La non-application d’une loi universelle dans un diocèse particulier n’est pas une nouveauté selon lui. Dans l’histoire ancienne, les évêques pouvaient envoyer à l’évêque de Rome une “reprobatio”, l’avertissant que sa loi ne promouvait pas le bien commun dans leur diocèse. Il est arrivé dans l’histoire récente que des épiscopats prennent de la distance par rapport à un texte venant de Rome, à l’instar des évêques belges lors de la publication de l’encyclique Humanae Vitae de Paul VI (1968) sur le mariage et la régulation des naissances.

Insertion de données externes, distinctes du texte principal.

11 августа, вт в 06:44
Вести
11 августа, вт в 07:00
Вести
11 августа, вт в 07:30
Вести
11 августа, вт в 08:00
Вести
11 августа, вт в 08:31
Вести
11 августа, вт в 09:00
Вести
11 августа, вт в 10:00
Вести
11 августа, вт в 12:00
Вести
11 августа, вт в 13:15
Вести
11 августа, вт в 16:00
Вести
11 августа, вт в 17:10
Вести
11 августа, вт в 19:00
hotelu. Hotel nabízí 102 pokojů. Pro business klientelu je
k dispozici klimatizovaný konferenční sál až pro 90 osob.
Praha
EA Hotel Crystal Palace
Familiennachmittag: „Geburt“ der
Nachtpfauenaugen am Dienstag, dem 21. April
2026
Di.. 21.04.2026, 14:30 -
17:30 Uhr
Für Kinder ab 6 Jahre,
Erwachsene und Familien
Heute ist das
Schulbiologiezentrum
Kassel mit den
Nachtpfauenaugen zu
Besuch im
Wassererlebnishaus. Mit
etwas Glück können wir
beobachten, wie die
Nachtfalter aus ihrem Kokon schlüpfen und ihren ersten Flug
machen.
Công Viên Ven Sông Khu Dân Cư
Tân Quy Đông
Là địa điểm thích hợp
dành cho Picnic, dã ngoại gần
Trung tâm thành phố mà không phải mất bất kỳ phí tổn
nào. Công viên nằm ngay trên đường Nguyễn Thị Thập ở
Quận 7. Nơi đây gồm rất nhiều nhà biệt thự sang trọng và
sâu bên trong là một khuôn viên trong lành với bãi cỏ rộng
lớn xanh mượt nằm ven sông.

Ces derniers avaient alors ouvert pour certains catholiques la possibilité de suivre leur conviction.
De même, ajoute le canoniste, la possibilité pour les évêques de décider pour leur diocèse est en ligne avec la « décentralisation » prêchée par François depuis 10 ans. « La Curie romaine ne peut pas se mettre à la place des Églises particulières qui connaissent le mieux la situation pastorale, comme l’affirme Evangeli gaudium ».

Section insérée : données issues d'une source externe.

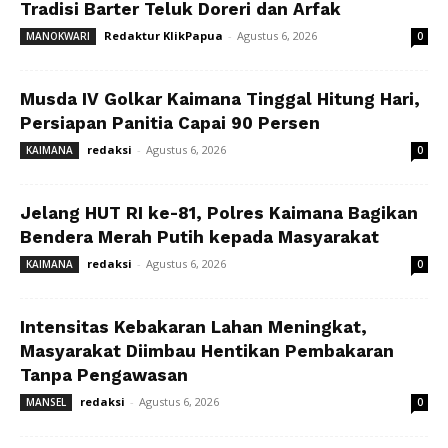
Tradisi Barter Teluk Doreri dan Arfak
Redaktur KlikPapua
-
Agustus 6, 2026
MANOKWARI
0
Musda IV Golkar Kaimana Tinggal Hitung Hari,
Persiapan Panitia Capai 90 Persen
redaksi
-
Agustus 6, 2026
KAIMANA
0
Jelang HUT RI ke-81, Polres Kaimana Bagikan
Bendera Merah Putih kepada Masyarakat
redaksi
-
Agustus 6, 2026
KAIMANA
0
Intensitas Kebakaran Lahan Meningkat,
Masyarakat Diimbau Hentikan Pembakaran
Tanpa Pengawasan
redaksi
-
Agustus 6, 2026
MANSEL
0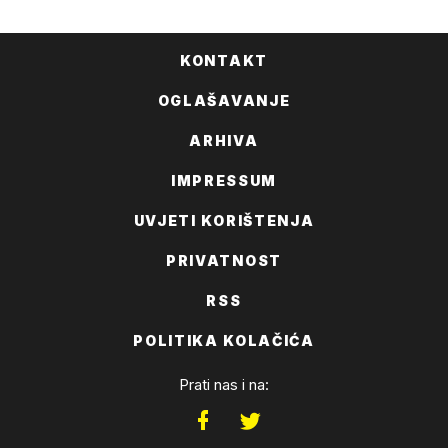
KONTAKT
OGLAŠAVANJE
ARHIVA
IMPRESSUM
UVJETI KORIŠTENJA
PRIVATNOST
RSS
POLITIKA KOLAČIĆA
Prati nas i na: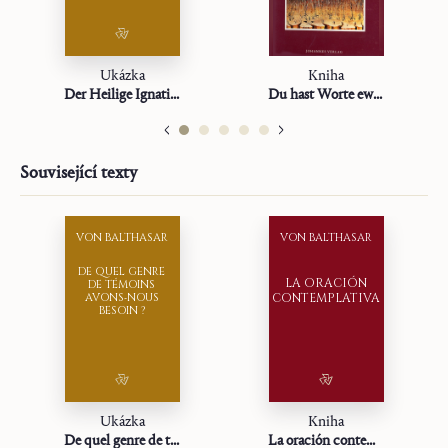
Ukázka
Kniha
Der Heilige Ignatius
Du hast Worte ewigen Lebens
Související texty
VON BALTHASAR
VON BALTHASAR
DE QUEL GENRE
LA ORACIÓN
DE TÉMOINS
AVONS‑NOUS
CONTEMPLATIVA
BESOIN ?
Ukázka
Kniha
De quel genre de témoins avons‑nous besoin ?
La oración contemplativa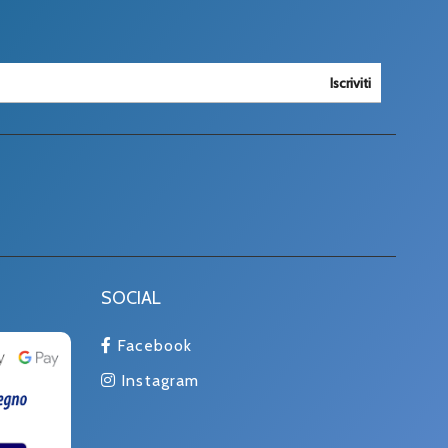
Iscriviti
SOCIAL
Facebook
Instagram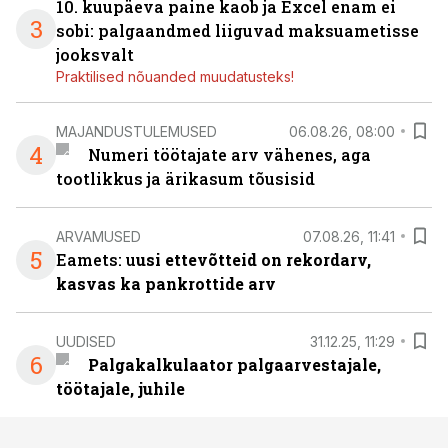
10. kuupäeva paine kaob ja Excel enam ei
3
sobi: palgaandmed liiguvad maksuametisse
jooksvalt
Praktilised nõuanded muudatusteks!
MAJANDUSTULEMUSED
06.08.26, 08:00
4
Numeri töötajate arv vähenes, aga
tootlikkus ja ärikasum tõusisid
ARVAMUSED
07.08.26, 11:41
5
Eamets: u
usi ettevõtteid on rekordarv,
kasvas ka pankrottide arv
UUDISED
31.12.25, 11:29
6
Palgakalkulaator palgaarvestajale,
töötajale, juhile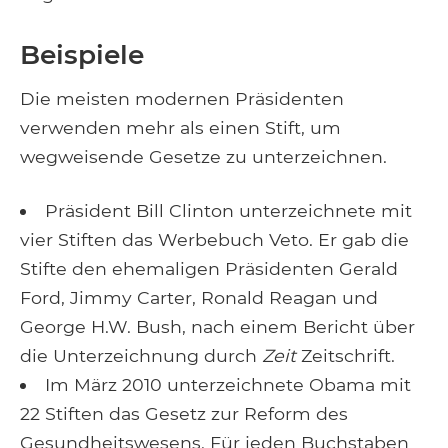
Beispiele
Die meisten modernen Präsidenten
verwenden mehr als einen Stift, um
wegweisende Gesetze zu unterzeichnen.
Präsident Bill Clinton unterzeichnete mit
vier Stiften das Werbebuch Veto. Er gab die
Stifte den ehemaligen Präsidenten Gerald
Ford, Jimmy Carter, Ronald Reagan und
George H.W. Bush, nach einem Bericht über
die Unterzeichnung durch
Zeit
Zeitschrift.
Im März 2010 unterzeichnete Obama mit
22 Stiften das Gesetz zur Reform des
Gesundheitswesens. Für jeden Buchstaben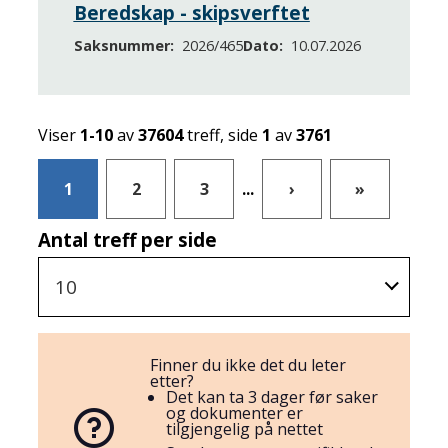
Beredskap - skipsverftet
Saksnummer
2026/465
Dato
10.07.2026
Viser
1-10
av
37604
treff, side
1
av
3761
1
2
3
...
›
»
Antal treff per side
10
Finner du ikke det du leter
etter?
Det kan ta 3 dager før saker
og dokumenter er
tilgjengelig på nettet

En revanche, le fait que Fiducia supplicans s’adresse aux pasteurs et non pas aux évêques pourrait causer problème, glisse l’expert. « Le pape s’adresse directement aux curés ; et ceux-ci pourraient être gênés, pris dans une contradiction entre le chef de l’Église catholique et leur évêque, qui leur retire leur fonction de discernement pour le bien des personnes ».